Attention, ça brûle !

Pascal Chabot, Jean-François Mattéi, propos recueillis par Patrick Williams publié le 21 mars 2013 14 min

Le burn-out est le nouveau mal du siècle : à l’image de nos cinq témoins, il frappe ceux que leur angoisse perfectionniste ou un management pervers dévore. Mais il marque aussi le signal d’une nécessaire transformation de notre rapport au travail, soutient Pascal Chabot, l’auteur de “Global Burn-out”.
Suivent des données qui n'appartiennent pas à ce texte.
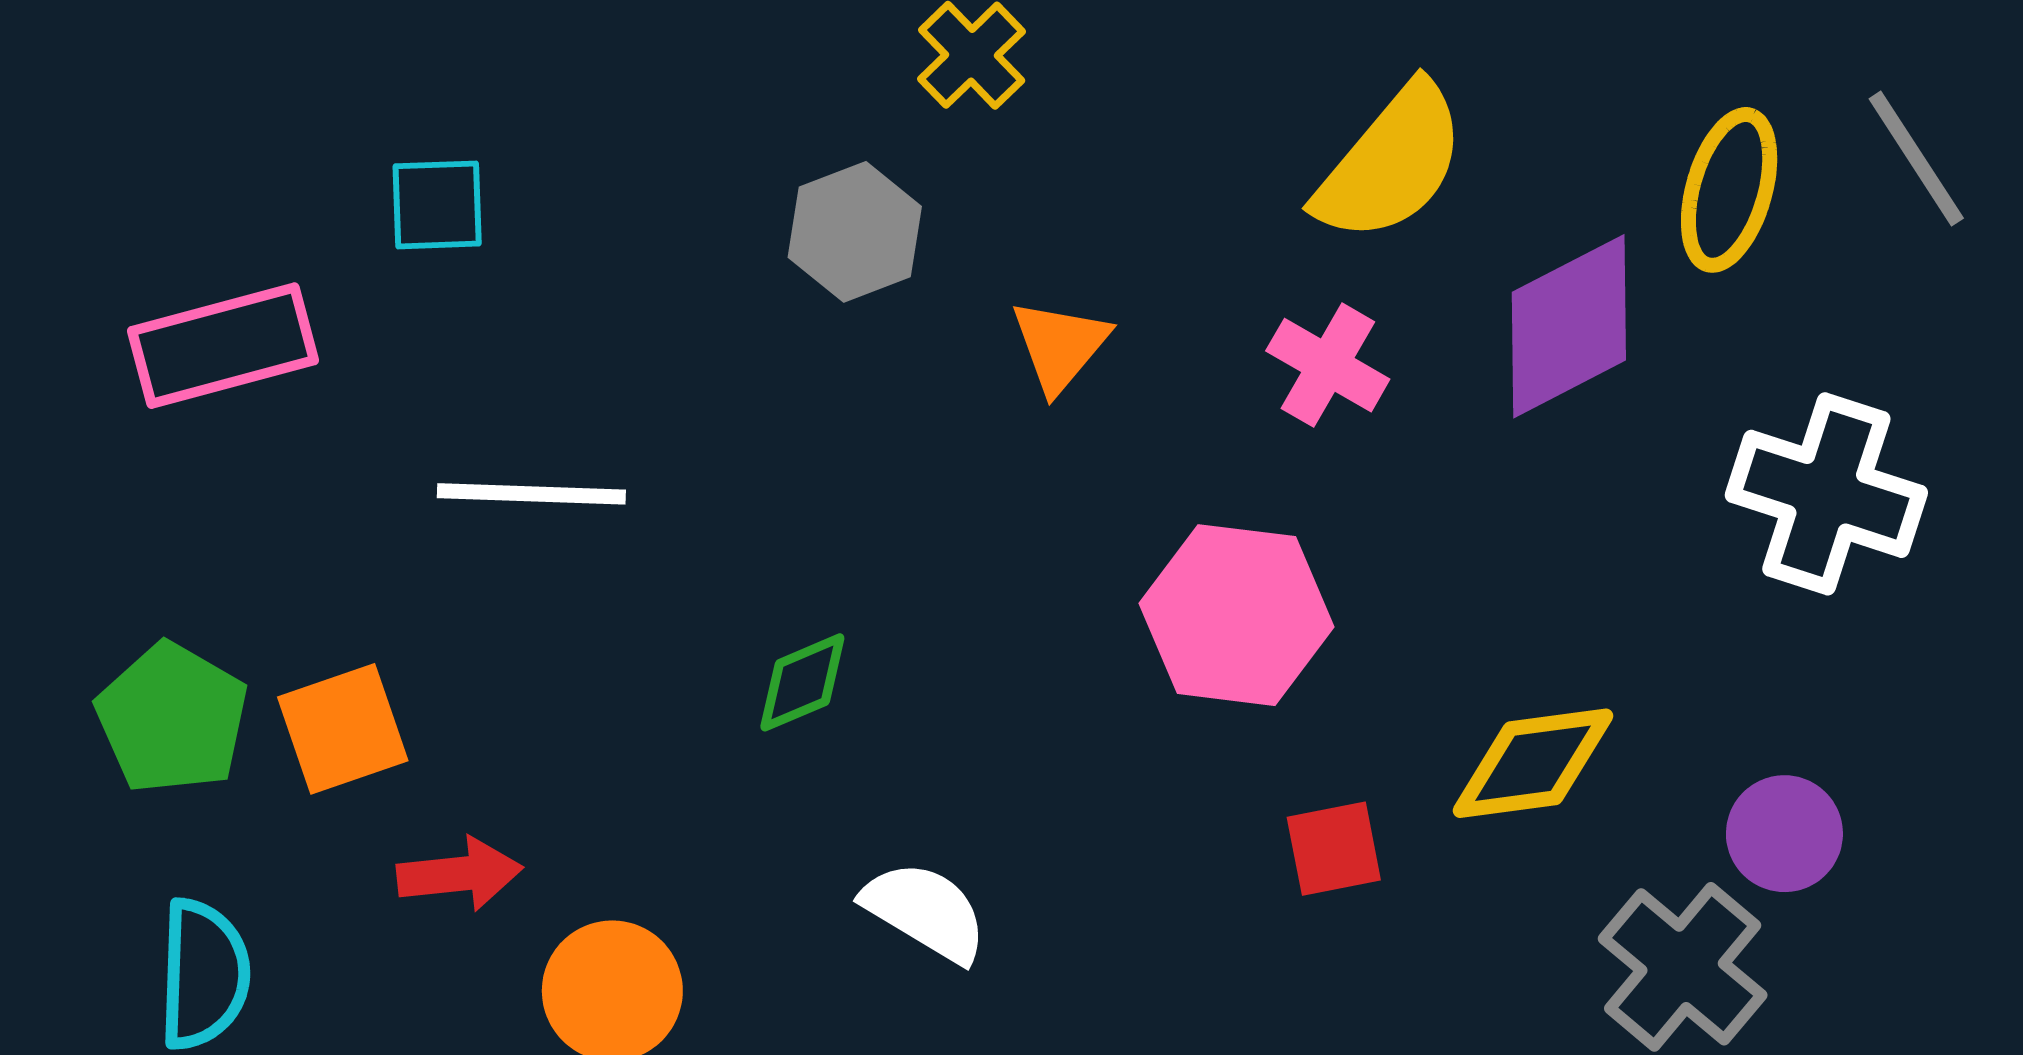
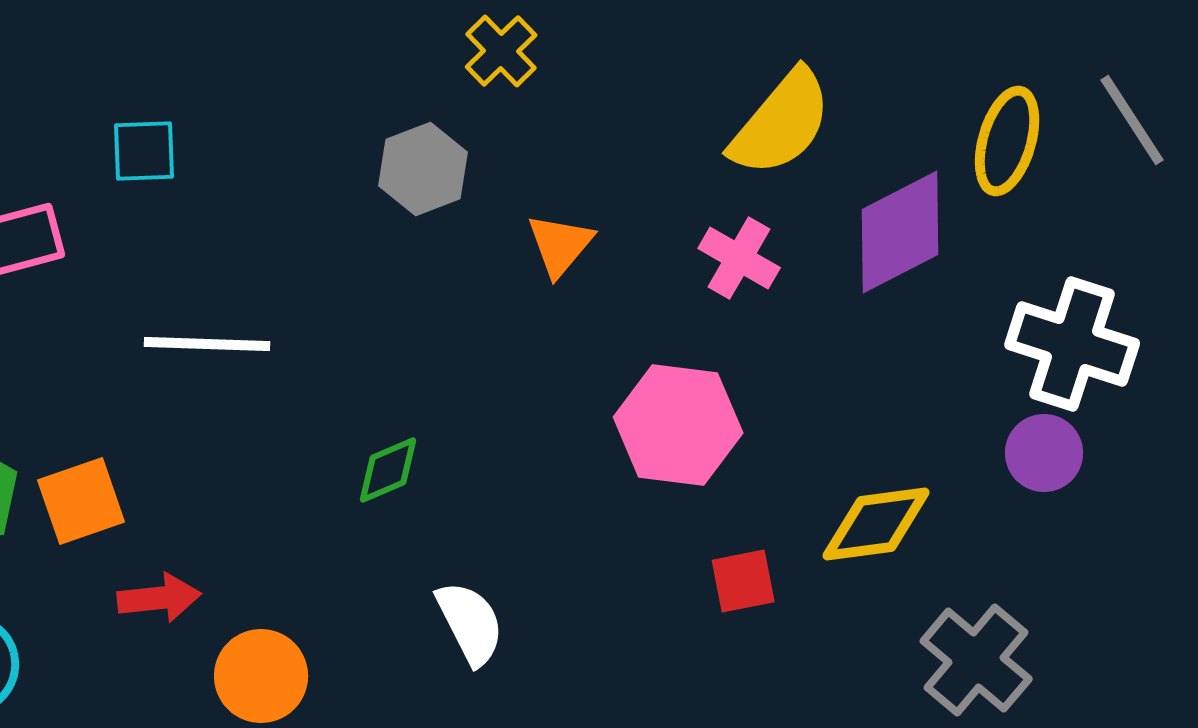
purple circle: (1784, 834) -> (1044, 453), moved
white semicircle: (925, 911) -> (470, 623), turned 32

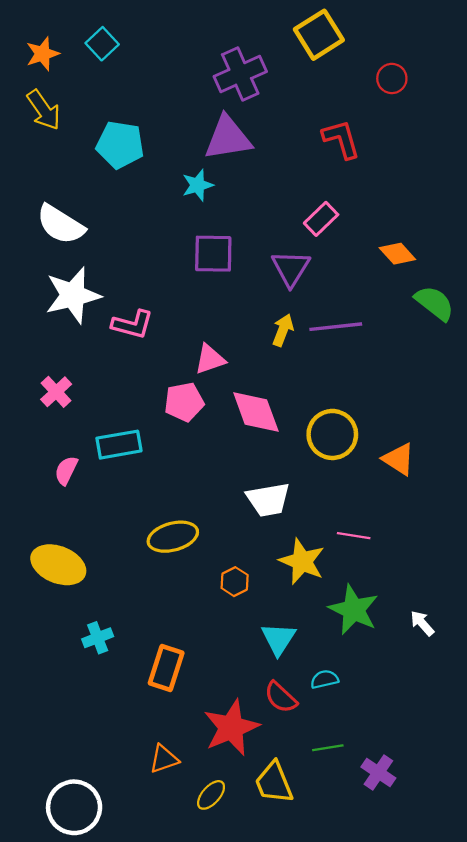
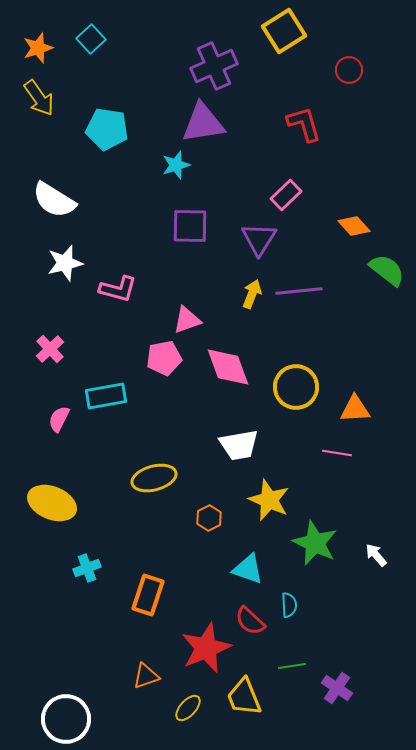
white star: (73, 295) -> (65, 263), size x0.7
orange triangle: (399, 459) -> (355, 409), turned -36
pink line: (354, 536) -> (337, 453), moved
cyan triangle: (278, 639) -> (248, 569), turned -44
cyan semicircle: (324, 679) -> (289, 605), turned 100

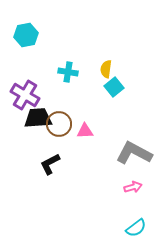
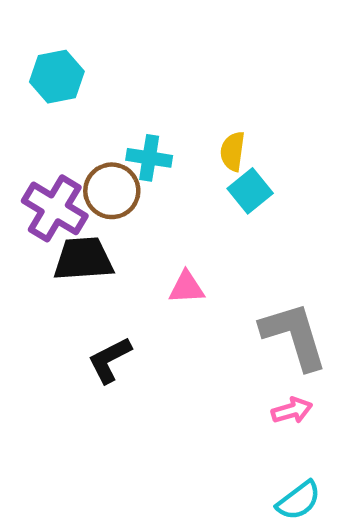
brown circle: (59, 124) -> (112, 191), moved
gray L-shape: (134, 153) -> (294, 336), turned 45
« La généalogie du concept de burn-out est passionnante. Le terme est inventé par le psychiatre américain Herbert J. Freudenberger dans les années 1970. Celui-ci travaillait à New York avec des toxicomanes, à qui le terme “burn out”, une “consumation de l’intérieur”, était parfois appliqué. Mais, bientôt, Freudenberger s’est aperçu que le personnel soignant montrait lui aussi des signes d’épuisement émotionnel et mental : trop de travail, trop d’idéalisme, trop d’investissement. Les soignants de cette free clinic se sentaient vidés, exténués, incapables de récupérer. Ils en faisaient toujours plus, s’isolaient, niaient le malaise jusqu’à un phénomène de dépersonnalisation : attitudes cyniques, comportements autodestructeurs, profonde autodépréciation. Mais le terme de Freudenberger a une origine encore plus ancienne. Il apparaît dans le roman de Graham Greene, A Burnt-Out Case, écrit en 1961. Cette expression était utilisée dans les léproseries pour parler des cas où la maladie trouve un arrêt après qu’il y a eu perte des orteils et des doigts. En somme, le mal s’est tari, “consumé” : le patient est un burnt-out case. Il a perdu, avant de guérir, tout ce qui est susceptible de se consumer. Ainsi le burn-out, maladie qui brûle tout de l’intérieur, est-il aussi le signe d’une guérison, d’un dépouillement, d’une libération. C’est toute son ambiguïté étonnante qui résonne avec la situation actuelle : à la fois syndrome d’épuisement et possibilité de changement.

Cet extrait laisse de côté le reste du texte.